|Authors||Sutton JM, Wima K, Wilson GC, Davis BR, Shah SA, Abbott DE, Rafferty JF, Paquette IM|
|Journal||Dis. Colon Rectum Volume: 57 Issue: 12 Pages: 1371-8|
|Publish Date||2014 Dec|
Hospital readmission has been identified by many payers as a surrogate for surgical quality. The 30-day readmission rate and factors associated with hospital readmission after restorative proctocolectomy with IPAA have not been well studied.The purpose of this work was to identify the rate of and factors associated with hospital readmission within 30 days of restorative proctocolectomy with IPAA.A retrospective review of patients undergoing IPAA from 2009 to 2012 in the University HealthSystem Consortium database was performed. Hospitals were stratified into quartiles according to the number of cases performed annually.This study was conducted using a national database of university hospitals.A total of 4952 patients within the 4-year study period were included in the analysis.The primary outcome measured was readmission within 30 days of discharge.The 30-day readmission rate was 22.8% overall, although high-volume centers performed significantly better than low-volume centers (high vs low volume: 19.7% vs 28.2%; p < 0.001).
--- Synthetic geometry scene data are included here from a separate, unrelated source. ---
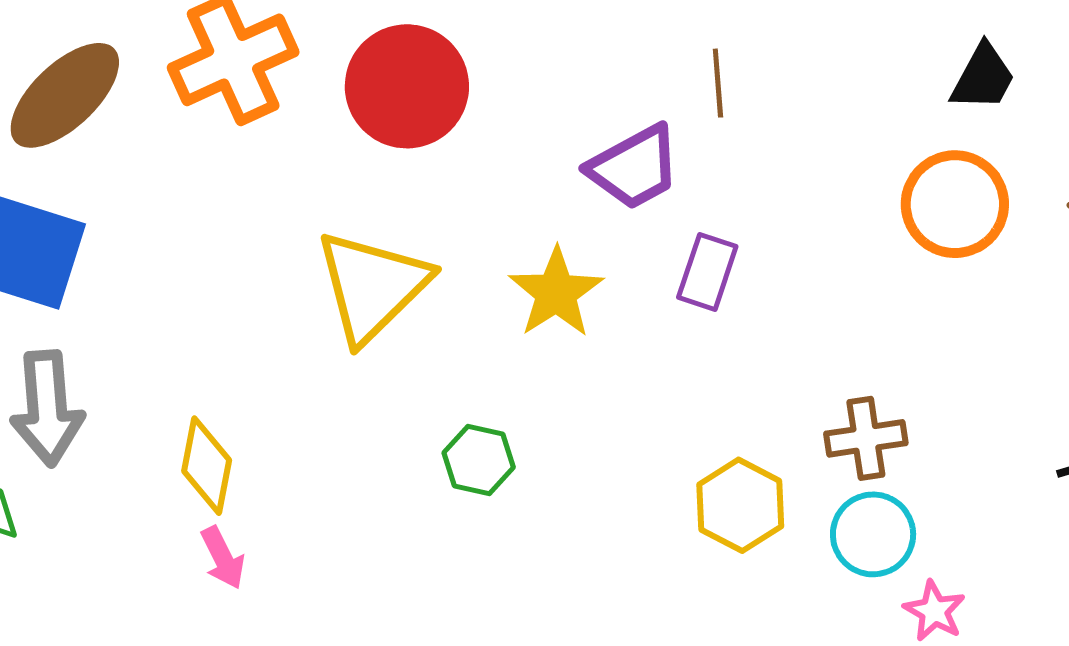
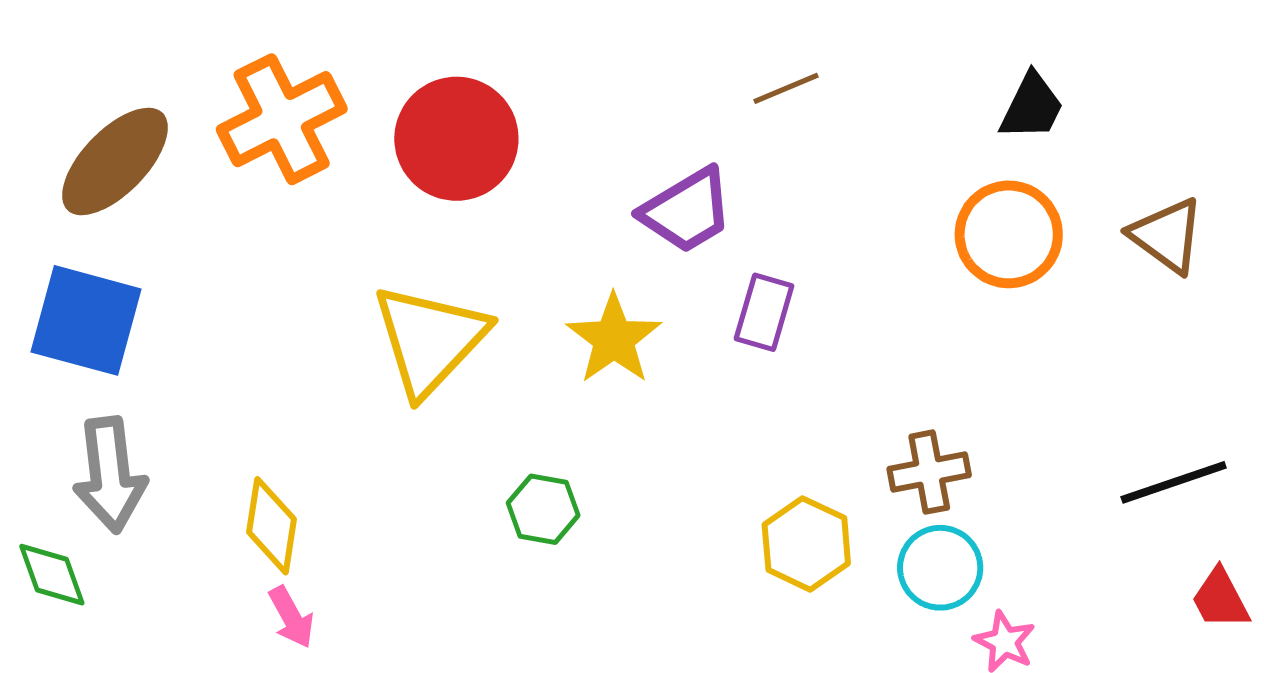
brown line: (718, 83) -> (786, 88), moved, turned 74

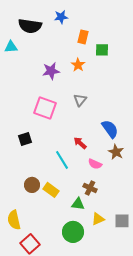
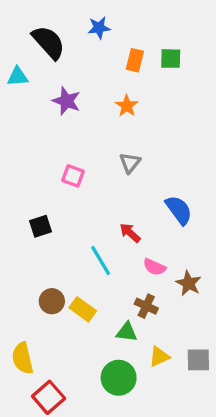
black semicircle: (30, 26) -> (49, 42), turned -140
green square: (102, 50) -> (171, 59), moved
purple star: (51, 71) -> (66, 101), moved, turned 30
pink square: (45, 108) -> (73, 176), size x0.6
brown star: (116, 152) -> (189, 283), moved

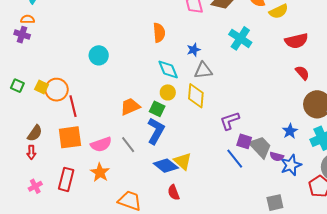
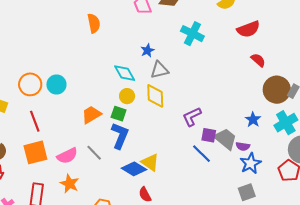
orange semicircle: (159, 33) -> (94, 23), moved
cyan circle: (99, 55) -> (56, 84), moved
orange circle: (57, 90) -> (30, 84), moved
blue star: (291, 165) -> (250, 163), moved

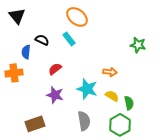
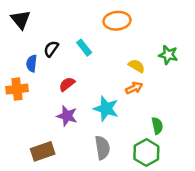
orange ellipse: (77, 17) -> (117, 21), moved, turned -45
black semicircle: (42, 40) -> (51, 49), turned -80
orange arrow: (110, 72) -> (134, 88), turned -32
yellow semicircle: (112, 96) -> (137, 66), moved

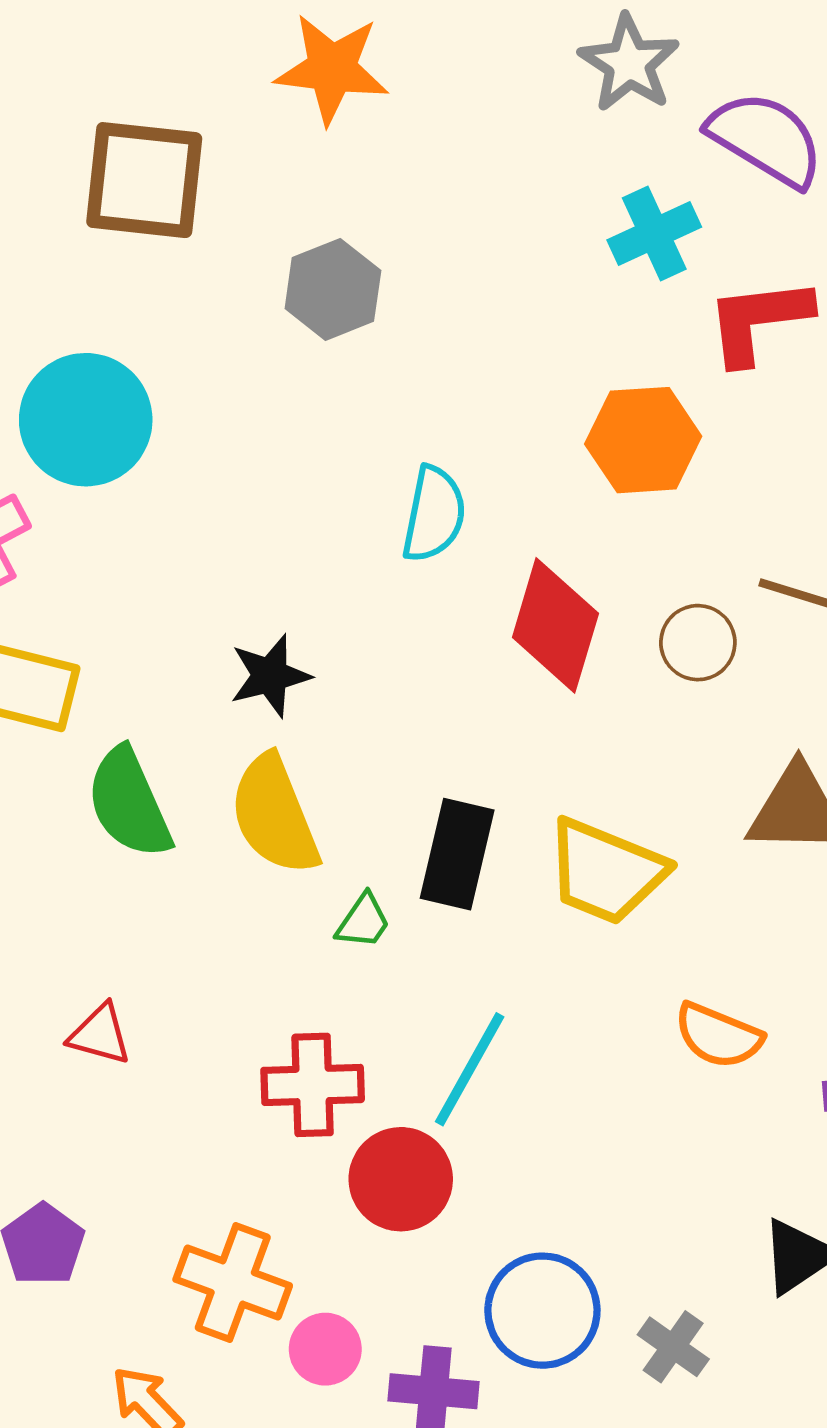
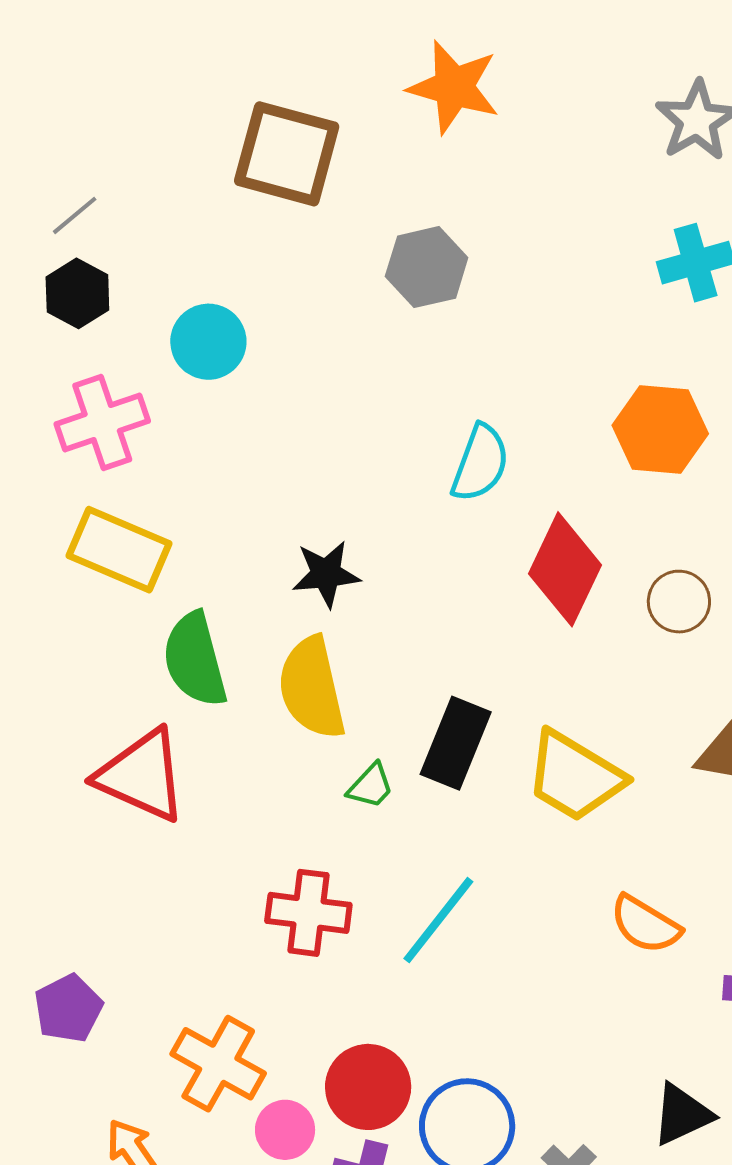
cyan circle: (86, 420) -> (208, 342), size x0.7
red triangle: (100, 1034) -> (142, 776), moved, size x1.8
red circle: (401, 1179) -> (368, 1087), moved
When controlling for confounding variables, multivariate analysis identified female sex (OR, 1.191; p = 0.02), government-based (vs private) insurance (OR, 1.364; p < 0.001), and higher preoperative severity of illness (OR, 1.491; p = 0.001) to be associated with readmission. In addition, a significant volume-dependent relationship on 30-day readmission was identified, wherein undergoing operation at the higher-volume hospitals was protective for predicting readmission. Hierarchical regression modeling indicated that 31% of the variation in readmission rates among individual hospitals was accounted for by hospital volume.This study was limited by its retrospective nature and limited postoperative complication data.The national 30-day readmission after IPAA creation was 22.8%, at least double that of other colorectal procedures. This high rate of readmission was mitigated by centers performing the highest volume of cases. Avoidance of referral to centers performing very few of these procedures annually may improve perioperative outcomes and reduce associated morbidity.